5th President of the Pamantasan ng Lungsod ng Maynila
- Preceded by: Dr. Jose D. Villanueva (in 1989); Dr. Virsely M. dela Cruz (in 2000); Atty. Jose M. Roy III (in 2006)
- Succeeded by: Atty. Adel A. Tamano

Personal details
- Born: Hermosa, Bataan, Philippines
- Alma mater: University of Arizona
- Profession: Professor

= Benjamin Tayabas =

Filipino educator and administrator

Benjamin G. Tayabas is a US-trained Filipino educator and administrator. He is the longest-serving university president of the Pamantasan ng Lungsod ng Maynila. He succeeded Dr. Jose D. Villanueva in 1989, Dr. Virsely M. dela Cruz in 2000, and Atty.
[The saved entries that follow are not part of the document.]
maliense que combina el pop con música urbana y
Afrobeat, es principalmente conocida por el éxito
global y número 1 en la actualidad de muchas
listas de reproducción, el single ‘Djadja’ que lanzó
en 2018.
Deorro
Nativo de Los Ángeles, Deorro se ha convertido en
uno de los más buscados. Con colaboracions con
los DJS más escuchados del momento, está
Jose M. Roy III in 2006. His initial term as PLM president was broken when he briefly served as Undersecretary of the Department of Education.

Aside from manning the city university, he served as the President of the Association of Local Colleges and Universities, the 1st Vice-President of the Philippine Association of Technological Association (PATE), member of the board of trustees of the Institute for Studies on Diabetes Foundation and Laguna University, and an incorporator of the National Network of Quality Assurance Agencies (NNQAA). In 2005, he was chosen as one of the executive committee members of the Cinemanila International Film Festival.
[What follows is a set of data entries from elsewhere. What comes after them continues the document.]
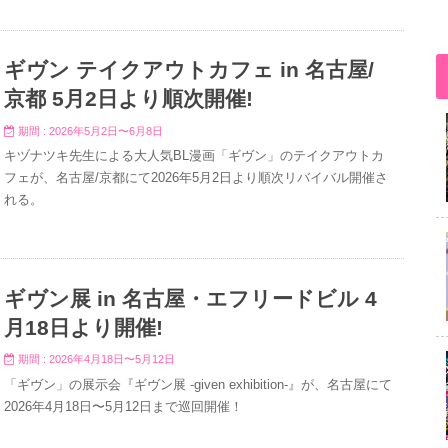
ギヴン テイクアウトカフェ in 名古屋/
京都 5月2日より順次開催!
期間 : 2026年5月2日〜6月8日
キヅナツキ先生による大人気BL漫画「ギヴン」のテイクアウトカ
フェが、名古屋/京都にて2026年5月2日より順次リバイバル開催さ
れる。
ギヴン展 in 名古屋・エフリードビル 4
月18日より開催!
期間 : 2026年4月18日〜5月12日
「ギヴン」の展示会『ギヴン展 -given exhibition-』が、名古屋にて
2026年4月18日〜5月12日まで巡回開催！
Tayabas is the first Filipino and foreigner to have received the 2005 Korean Prize in Cultural Education and the 4th Korean Christian Cultural Academy of Arts Award (KCCAA) in Seoul, Korea for his fostering more than 10 years of partnership with the Korean Cultural Arts organization and the PLM in providing graduate education to Korean students and contributing to inter-cultural education and understanding.
He was also named by the Jaycess Senate as one of Ten Outstanding Filipinos (TOFIL).
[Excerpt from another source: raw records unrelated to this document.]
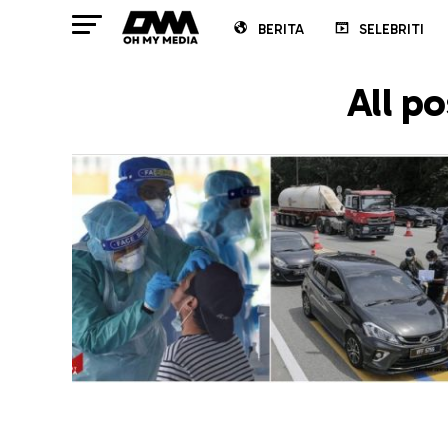
BERITA
SELEBRITI
All p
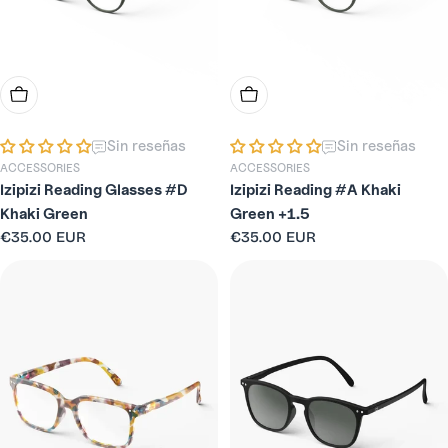
Elige Opciones
Añadir A La Cesta
Sin reseñas
Sin reseñas
ACCESSORIES
ACCESSORIES
Izipizi Reading Glasses #D
Izipizi Reading #A Khaki
Khaki Green
Green +1.5
Precio
€35.00 EUR
Precio
€35.00 EUR
habitual
habitual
Although Tayabas helped continue the development of PLM onto the national stage, his administration had been linked to countless anomalies uncovered by the Commission on Audit. through elaborate corruption and massive embezzlement of public funds. Moreover, he had been notorious in suppressing student rights and academic freedom, including campus press freedom, and the shutting down of the official student paper Ang Pamantasan twice during his terms of office.